On the other hand, the big losers were manufacturing (-$245 billion), information (-$56 billion), retail trade (-$24 billion), and transportation and warehousing (-$6 billion).

That is Mike Mandel. Here is the data:

 HT to Arnold Kling.

The Rubber Meets the Road

Detroit can learn from Indianapolis, claims a new article in the Next American City:

Although you might not guess it today, Detroit and Indianapolis once had much in common. Thirty years ago, both cities suffered from decreased economic activity, severe unemployment, violence, white flight and racial tensions. But Indianapolis, the nation’s 13th most populous city, has since recovered from those challenges, which were spawned by deindustrialization and suburban job growth…

What accounts for the drastic disparity in these two cities’ fortunes? Many politicians and members of the business community suggest that public-private partnerships — deals in which the government partners with the private sector to deliver a necessary service that it cannot afford, or which it wishes to provide more efficiently — have allowed Indianapolis to prosper. City governments can form PPPs to support small-scale projects, and may also lease the operation of their own assets, but if they want to forge a PPP to back a larger initiative, like a massive infrastructure project, they need legislative support from the state. Indiana law permits the formation of PPPs for infrastructure projects; Michigan law does not…

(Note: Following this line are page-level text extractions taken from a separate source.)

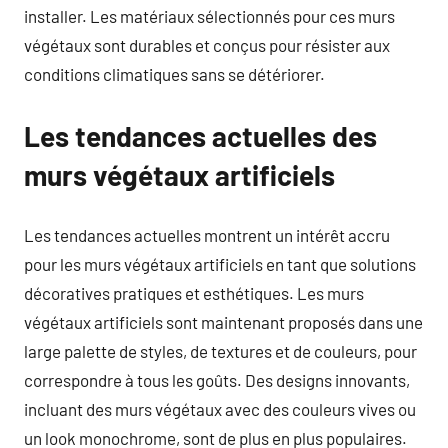
installer. Les matériaux sélectionnés pour ces murs
végétaux sont durables et conçus pour résister aux
conditions climatiques sans se détériorer.
Les tendances actuelles des
murs végétaux artificiels
Les tendances actuelles montrent un intérêt accru
pour les murs végétaux artificiels en tant que solutions
décoratives pratiques et esthétiques. Les murs
végétaux artificiels sont maintenant proposés dans une
large palette de styles, de textures et de couleurs, pour
correspondre à tous les goûts. Des designs innovants,
incluant des murs végétaux avec des couleurs vives ou
un look monochrome, sont de plus en plus populaires.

The timing is critical: in addition to money from Obama’s stimulus package, Michigan stands to receive a meaningful cash injection from the transportation reauthorization act, which is up for renewal this year and which provides funding to states for transportation and infrastructure-related projects. Yet, even with public funds, the state won’t have the money necessary to develop the many modes of transport it needs, says Carnrike, who points out that Michigan has the capacity to develop air, roads, and water-related infrastructure. By collaborating with private companies, Michigan stands a chance at creating the infrastructure crucial to its economic recovery.

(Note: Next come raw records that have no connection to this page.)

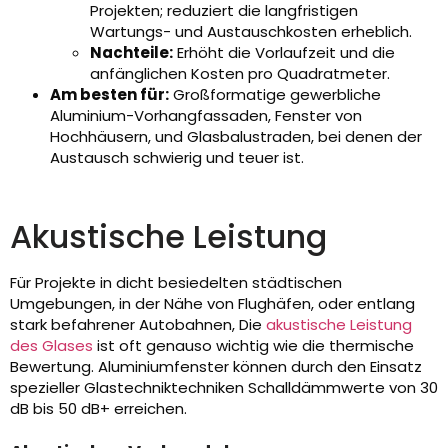
Projekten; reduziert die langfristigen
Wartungs- und Austauschkosten erheblich.
Nachteile:
Erhöht die Vorlaufzeit und die
anfänglichen Kosten pro Quadratmeter.
Am besten für:
Großformatige gewerbliche
Aluminium-Vorhangfassaden, Fenster von
Hochhäusern, und Glasbalustraden, bei denen der
Austausch schwierig und teuer ist.
Akustische Leistung
Für Projekte in dicht besiedelten städtischen
Umgebungen, in der Nähe von Flughäfen, oder entlang
stark befahrener Autobahnen, Die
akustische Leistung
des Glases
ist oft genauso wichtig wie die thermische
Bewertung. Aluminiumfenster können durch den Einsatz
spezieller Glastechniktechniken Schalldämmwerte von 30
dB bis 50 dB+ erreichen.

More about PPPs from the Reason Foundation here and here.

HT to Planetizen.

Detroit Isn't Dying

Having gone to grad school in southeast Michigan, I’ve been surprised by the continued prognostications that the state and, specifically, Detroit are dying or dead. There are too many things going for the area, from the international airport, to the transport links with Canada, to the University of Michigan, to declare the area a wasteland and just walk away. And I’ll even be so bold as to predict that in thirty years’ time we’ll be reading stories about the “Michigan Miracle” and the rebirth of Detroit and the state’s economy, testaments to the power of entrepreneurship and creativity.

The Financial Times’ motor industry correspondent John Reed has a great take on the present and future Motor City:

Detroit may be the archetypal down-and-out rust-belt city, but to call it “dying” masks a more complex reality. Greater Detroit still has three to four million residents, a world-class university next door in Ann Arbor and the bone structure of a great city, as a car-industry consultant with the ear of a poet put it over lunch one day. Why, then, the relentless focus on its failings? Nearly everyone you meet is either weary or angry at seeing their home town made the butt of jokes on late-night television and the subject of anguished political commentary. But no one denies that the region’s property market is abysmal, its finances a mess and its industrial base shrinking at an alarming rate.

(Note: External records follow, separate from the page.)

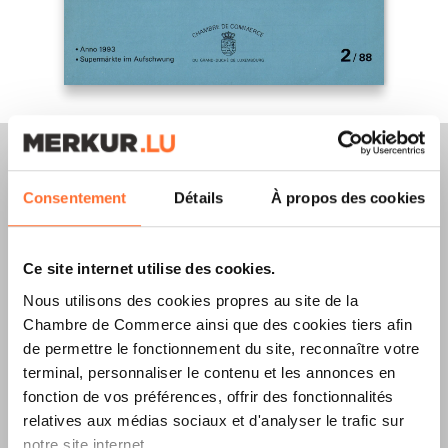
Consentement
Détails
À propos des cookies
Merkur Magazine
Ce site internet utilise des cookies.
L’ÉDITION
ÉTÉ
Nous utilisons des cookies propres au site de la
Chambre de Commerce ainsi que des cookies tiers afin
2026
EST
de permettre le fonctionnement du site, reconnaître votre
DISPONIBLE !
terminal, personnaliser le contenu et les annonces en
fonction de vos préférences, offrir des fonctionnalités
relatives aux médias sociaux et d'analyser le trafic sur
notre site internet.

Instead, Michiganders, despite being self-deprecating to a fault, make a point their countrymen won’t want to hear: Detroit is no longer the nation’s worst-case scenario, but on its leading edge, the proverbial canary in the coal mine. “It’s like the rest of the country is getting to where Detroit has been,” said Peter De Lorenzo, who writes the acerbic and very funny Autoextremist.com blog. That means that smug mock-horror is no longer the appropriate reaction to the frozen corpse. Instead, get ready for a shock of recognition.

The whole thing is worth a read. HT to Katherine Mangu-Ward.